Philippine musical group

The Bukas Palad Music Ministry (Filipino for "generous"; literally, "open palm") is a Roman Catholic, contemporary worship musical group in the Philippines that composes, records, and performs original religious music. Since 1986, Bukas Palad has recorded over a dozen albums with the Jesuit Music Ministry of Jesuit Communications Foundation, a ministry of the Philippine Province of the Society of Jesus, based in Ateneo de Manila University. The group has performed in over a hundred solo concerts across the country and overseas in Japan, Hong Kong, the United States, and Canada.

==History==
Norman Agatep, Jandi Arboleda, and Rev Fr. Manoling Francisco SJ began writing liturgical songs as high school students. Their songs were eventually popularised through use in Catholic Masses and other liturgical services nationwide.

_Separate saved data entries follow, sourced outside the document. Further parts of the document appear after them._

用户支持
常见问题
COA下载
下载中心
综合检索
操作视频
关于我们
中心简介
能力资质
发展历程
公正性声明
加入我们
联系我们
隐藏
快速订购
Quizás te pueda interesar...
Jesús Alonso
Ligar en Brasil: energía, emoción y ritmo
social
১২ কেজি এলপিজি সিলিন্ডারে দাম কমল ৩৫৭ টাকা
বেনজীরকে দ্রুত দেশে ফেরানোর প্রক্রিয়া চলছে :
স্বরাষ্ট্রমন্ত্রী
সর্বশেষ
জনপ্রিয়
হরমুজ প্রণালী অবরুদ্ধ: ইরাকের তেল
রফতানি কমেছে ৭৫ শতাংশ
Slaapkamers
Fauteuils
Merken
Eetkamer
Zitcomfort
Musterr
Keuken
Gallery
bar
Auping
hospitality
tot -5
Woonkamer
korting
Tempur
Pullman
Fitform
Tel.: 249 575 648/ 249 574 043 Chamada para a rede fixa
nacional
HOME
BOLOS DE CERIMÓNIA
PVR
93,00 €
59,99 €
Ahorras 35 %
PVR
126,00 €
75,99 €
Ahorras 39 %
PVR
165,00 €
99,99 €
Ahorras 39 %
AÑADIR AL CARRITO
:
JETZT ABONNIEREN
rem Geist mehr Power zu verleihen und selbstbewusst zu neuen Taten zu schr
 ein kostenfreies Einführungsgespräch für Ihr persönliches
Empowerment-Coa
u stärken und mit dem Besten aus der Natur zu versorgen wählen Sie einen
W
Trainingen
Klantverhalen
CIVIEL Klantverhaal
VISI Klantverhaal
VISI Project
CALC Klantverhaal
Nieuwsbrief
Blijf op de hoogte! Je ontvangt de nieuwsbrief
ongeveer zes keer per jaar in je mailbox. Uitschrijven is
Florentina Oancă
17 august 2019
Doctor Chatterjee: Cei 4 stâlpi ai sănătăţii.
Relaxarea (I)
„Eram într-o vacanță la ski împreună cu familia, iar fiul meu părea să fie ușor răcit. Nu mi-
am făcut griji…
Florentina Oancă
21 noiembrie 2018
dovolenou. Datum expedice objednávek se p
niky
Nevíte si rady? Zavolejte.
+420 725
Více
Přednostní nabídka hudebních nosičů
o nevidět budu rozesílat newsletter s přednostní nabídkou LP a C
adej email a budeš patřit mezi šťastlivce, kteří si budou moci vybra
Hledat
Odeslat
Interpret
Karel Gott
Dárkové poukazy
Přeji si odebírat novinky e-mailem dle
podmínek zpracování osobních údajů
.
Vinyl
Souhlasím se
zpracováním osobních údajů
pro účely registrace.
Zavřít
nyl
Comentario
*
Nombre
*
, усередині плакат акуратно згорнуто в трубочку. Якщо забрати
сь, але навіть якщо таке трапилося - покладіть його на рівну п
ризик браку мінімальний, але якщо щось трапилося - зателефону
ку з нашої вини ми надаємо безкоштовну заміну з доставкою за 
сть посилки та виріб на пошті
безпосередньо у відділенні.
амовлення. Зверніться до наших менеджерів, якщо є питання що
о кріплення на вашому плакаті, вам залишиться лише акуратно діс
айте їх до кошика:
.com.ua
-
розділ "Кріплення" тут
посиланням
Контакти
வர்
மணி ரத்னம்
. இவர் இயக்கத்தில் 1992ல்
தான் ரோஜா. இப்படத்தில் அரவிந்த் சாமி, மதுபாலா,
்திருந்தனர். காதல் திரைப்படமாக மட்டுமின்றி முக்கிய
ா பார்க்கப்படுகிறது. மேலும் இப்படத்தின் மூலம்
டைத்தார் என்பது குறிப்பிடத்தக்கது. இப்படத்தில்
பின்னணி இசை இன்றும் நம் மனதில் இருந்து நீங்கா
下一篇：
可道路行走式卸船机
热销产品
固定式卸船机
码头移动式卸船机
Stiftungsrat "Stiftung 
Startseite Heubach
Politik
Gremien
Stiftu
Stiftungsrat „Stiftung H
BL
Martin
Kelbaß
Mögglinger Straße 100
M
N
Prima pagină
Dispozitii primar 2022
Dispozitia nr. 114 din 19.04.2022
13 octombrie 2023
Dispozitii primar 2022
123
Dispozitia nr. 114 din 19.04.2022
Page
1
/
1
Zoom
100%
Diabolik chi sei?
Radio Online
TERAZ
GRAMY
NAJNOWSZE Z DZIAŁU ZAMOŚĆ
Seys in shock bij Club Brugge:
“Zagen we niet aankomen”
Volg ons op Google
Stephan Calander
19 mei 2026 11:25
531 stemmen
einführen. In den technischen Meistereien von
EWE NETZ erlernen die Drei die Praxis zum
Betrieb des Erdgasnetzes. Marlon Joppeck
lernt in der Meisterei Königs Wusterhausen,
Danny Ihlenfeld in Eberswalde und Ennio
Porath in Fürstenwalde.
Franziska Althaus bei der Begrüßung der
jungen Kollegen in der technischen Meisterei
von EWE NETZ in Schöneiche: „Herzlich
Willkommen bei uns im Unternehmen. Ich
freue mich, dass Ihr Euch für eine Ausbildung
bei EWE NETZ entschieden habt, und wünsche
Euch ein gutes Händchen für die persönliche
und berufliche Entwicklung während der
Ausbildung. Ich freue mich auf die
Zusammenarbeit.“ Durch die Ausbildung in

After Francisco joined the Society of Jesus in 1986, Agatep and Arboleda gathered some friends to sing at a wedding. This group continued singing and soon recorded their first album of original songs, entitled "Bukas Palad", which also became the group's name.

==Music==
Bukas Palad has produced well over a hundred original liturgical and inspirational songs composed by Agatep, Arboleda, Francisco, and other members, as well as setting text to music like various Biblical passages and religious poems. Very few of Bukas Palad's members received formal musical training, yet over the years they have become a significant force in the Filipino music industry.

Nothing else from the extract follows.